### What is needed
Without including any images, output the listing below exactly.

### Provided records

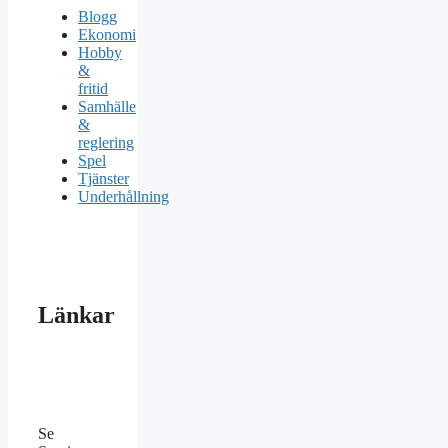
Blogg
Ekonomi
Hobby
&
fritid
Samhälle
&
reglering
Spel
Tjänster
Underhållning
Länkar
Se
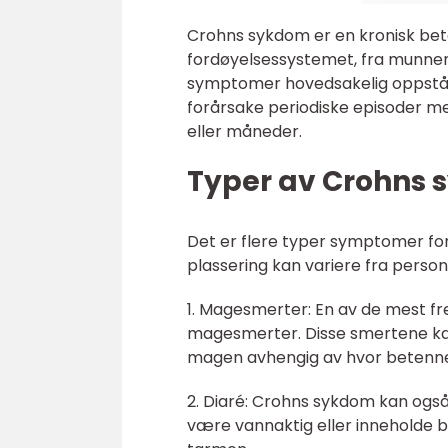
Crohns sykdom er en kronisk bet
fordøyelsessystemet, fra munnen
symptomer hovedsakelig oppstår
forårsake periodiske episoder med
eller måneder.
Typer av Crohns
Det er flere typer symptomer fo
plassering kan variere fra person 
1. Magesmerter: En av de mest
magesmerter. Disse smertene kan
magen avhengig av hvor betennels
2. Diaré: Crohns sykdom kan også f
være vannaktig eller inneholde b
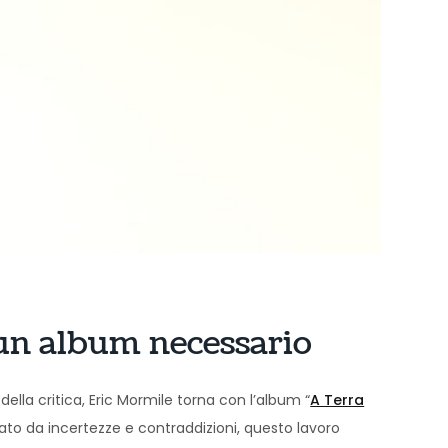
 un album necessario
lla critica, Eric Mormile torna con l’album “
A Terra
inato da incertezze e contraddizioni, questo lavoro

### Written response
Blogg
Ekonomi
Hobby
&
fritid
Samhälle
&
reglering
Spel
Tjänster
Underhållning
Länkar
Se
Crohns sykdom er en kronisk bet
fordøyelsessystemet, fra munnen
symptomer hovedsakelig oppstår
forårsake periodiske episoder med
eller måneder.
Typer av Crohns
Det er flere typer symptomer fo
plassering kan variere fra person 
1. Magesmerter: En av de mest
magesmerter. Disse smertene kan
magen avhengig av hvor betennels
2. Diaré: Crohns sykdom kan også f
være vannaktig eller inneholde b
 un album necessario
lla critica, Eric Mormile torna con l’album “
A Terra
inato da incertezze e contraddizioni, questo lavoro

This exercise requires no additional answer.